Institutio Oratoria
Quintilian
Quintilian. Institutio Oratoria, Volume 1-4. Butler, Harold Edgeworth, translator. Cambridge, Mass; London: Harvard University Press, William Heinemann Ltd., 1920-1922.
It is, however, on the judge that we shall pin our highest hopes, if the circumstances be such that acquittal will result in giving him a reputation for clemency rather than for regrettable weakness. But even in the ordinary courts appeals for mercy are frequently employed to a large extent, although they will not colour the whole of our pleading. For the following form of division is common:—
Even if he had committed the offence, he would have deserved forgiveness,a plea which has often turned the balance in doubtful cases, while practically all perorations contain such appeals.

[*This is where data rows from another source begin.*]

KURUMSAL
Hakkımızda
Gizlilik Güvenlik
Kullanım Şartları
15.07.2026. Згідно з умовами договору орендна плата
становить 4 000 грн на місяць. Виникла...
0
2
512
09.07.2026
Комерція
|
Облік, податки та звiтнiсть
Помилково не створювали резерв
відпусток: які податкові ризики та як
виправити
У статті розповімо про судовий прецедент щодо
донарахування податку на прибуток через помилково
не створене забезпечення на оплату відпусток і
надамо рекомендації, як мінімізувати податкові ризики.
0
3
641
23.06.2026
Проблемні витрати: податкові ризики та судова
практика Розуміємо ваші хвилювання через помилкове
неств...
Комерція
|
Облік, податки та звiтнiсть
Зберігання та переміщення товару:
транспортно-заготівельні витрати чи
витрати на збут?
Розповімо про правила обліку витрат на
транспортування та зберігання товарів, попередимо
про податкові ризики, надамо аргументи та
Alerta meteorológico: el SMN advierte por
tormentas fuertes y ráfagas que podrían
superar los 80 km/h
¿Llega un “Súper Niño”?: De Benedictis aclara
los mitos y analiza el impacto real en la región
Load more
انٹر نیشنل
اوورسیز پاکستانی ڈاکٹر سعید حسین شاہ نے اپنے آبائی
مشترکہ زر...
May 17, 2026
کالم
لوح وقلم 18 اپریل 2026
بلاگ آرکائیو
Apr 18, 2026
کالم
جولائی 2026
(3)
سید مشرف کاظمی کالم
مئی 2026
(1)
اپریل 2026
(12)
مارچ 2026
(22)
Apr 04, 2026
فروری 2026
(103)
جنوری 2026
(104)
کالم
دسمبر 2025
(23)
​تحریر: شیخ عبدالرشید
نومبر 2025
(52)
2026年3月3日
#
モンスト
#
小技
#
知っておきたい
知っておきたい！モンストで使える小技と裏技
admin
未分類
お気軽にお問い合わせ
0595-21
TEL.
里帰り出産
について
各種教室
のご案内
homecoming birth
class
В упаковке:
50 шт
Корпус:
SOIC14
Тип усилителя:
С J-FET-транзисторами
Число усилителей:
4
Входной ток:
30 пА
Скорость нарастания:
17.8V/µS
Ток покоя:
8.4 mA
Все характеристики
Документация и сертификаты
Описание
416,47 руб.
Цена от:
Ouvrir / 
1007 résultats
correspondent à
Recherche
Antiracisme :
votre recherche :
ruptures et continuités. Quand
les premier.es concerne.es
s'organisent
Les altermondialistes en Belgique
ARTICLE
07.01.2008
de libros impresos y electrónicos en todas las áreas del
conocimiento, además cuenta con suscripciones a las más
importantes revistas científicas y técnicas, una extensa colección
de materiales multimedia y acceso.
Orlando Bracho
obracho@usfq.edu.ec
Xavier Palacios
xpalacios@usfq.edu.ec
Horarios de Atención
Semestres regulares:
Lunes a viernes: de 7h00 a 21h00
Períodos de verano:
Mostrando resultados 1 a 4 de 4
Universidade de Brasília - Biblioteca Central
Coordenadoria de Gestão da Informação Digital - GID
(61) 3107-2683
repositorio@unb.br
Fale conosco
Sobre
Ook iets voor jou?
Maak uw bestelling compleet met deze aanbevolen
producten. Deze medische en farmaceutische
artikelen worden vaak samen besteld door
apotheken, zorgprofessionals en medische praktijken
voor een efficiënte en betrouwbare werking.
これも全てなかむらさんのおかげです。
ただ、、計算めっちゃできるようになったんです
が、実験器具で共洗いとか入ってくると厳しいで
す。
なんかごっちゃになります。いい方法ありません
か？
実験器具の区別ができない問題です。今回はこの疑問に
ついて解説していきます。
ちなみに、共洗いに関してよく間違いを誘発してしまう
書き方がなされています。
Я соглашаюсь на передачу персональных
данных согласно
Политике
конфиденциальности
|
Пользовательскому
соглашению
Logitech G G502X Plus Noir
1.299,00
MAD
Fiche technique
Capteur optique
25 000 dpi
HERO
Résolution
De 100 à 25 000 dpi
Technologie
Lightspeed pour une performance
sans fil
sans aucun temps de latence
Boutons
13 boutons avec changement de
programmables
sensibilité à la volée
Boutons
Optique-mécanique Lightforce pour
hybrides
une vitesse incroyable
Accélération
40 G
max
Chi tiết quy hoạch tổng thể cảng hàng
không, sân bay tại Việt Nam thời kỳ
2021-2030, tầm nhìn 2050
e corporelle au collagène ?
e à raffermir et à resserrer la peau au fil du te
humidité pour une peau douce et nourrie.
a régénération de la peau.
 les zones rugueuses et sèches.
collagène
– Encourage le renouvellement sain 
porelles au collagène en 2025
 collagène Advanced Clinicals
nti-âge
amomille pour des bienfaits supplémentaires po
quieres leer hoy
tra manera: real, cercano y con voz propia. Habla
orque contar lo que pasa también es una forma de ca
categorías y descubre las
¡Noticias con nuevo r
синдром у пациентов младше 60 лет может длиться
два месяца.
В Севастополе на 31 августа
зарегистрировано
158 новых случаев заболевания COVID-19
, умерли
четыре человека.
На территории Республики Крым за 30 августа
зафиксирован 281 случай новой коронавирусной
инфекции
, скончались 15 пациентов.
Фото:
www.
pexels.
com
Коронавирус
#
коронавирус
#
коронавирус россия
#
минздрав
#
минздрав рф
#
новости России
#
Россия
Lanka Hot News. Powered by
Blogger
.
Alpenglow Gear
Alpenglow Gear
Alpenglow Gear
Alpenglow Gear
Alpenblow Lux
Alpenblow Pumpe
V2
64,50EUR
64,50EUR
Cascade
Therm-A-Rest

Sometimes indeed the whole case may rest on such considerations. For example, if a father has made an express declaration that he has disinherited his son because lie was in love with a woman of the town, will not the whole question turn on the point whether it was the father's duty to pardon such an offence and whether it is the duty of the centumviral court to overlook it? Nay, even in penal prosecutions governed by strict forms of law we raise two separate questions: first whether the penalty has been incurred, and secondly whether, if so, it ought to be inflicted. Still the view of the authorities to whom I have referred that an accused person cannot be saved from the clutches of the law by this method of defence is perfectly correct.